INFORMATION SHOWN:
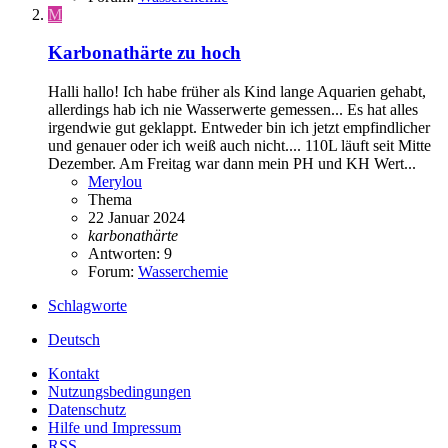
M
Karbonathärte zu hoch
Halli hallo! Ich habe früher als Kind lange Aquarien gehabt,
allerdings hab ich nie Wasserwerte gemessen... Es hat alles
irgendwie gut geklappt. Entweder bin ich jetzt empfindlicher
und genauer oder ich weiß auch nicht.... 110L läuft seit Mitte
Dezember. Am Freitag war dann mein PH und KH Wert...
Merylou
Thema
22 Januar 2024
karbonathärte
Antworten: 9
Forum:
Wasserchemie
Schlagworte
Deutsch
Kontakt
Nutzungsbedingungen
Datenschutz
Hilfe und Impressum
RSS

WHAT NEEDS TO BE DONE:
The only output should be the lines from the one containing "Antworten: 9" through the final line of the material above, copied exactly.

WRITTEN SOLUTION:
Antworten: 9
Forum:
Wasserchemie
Schlagworte
Deutsch
Kontakt
Nutzungsbedingungen
Datenschutz
Hilfe und Impressum
RSS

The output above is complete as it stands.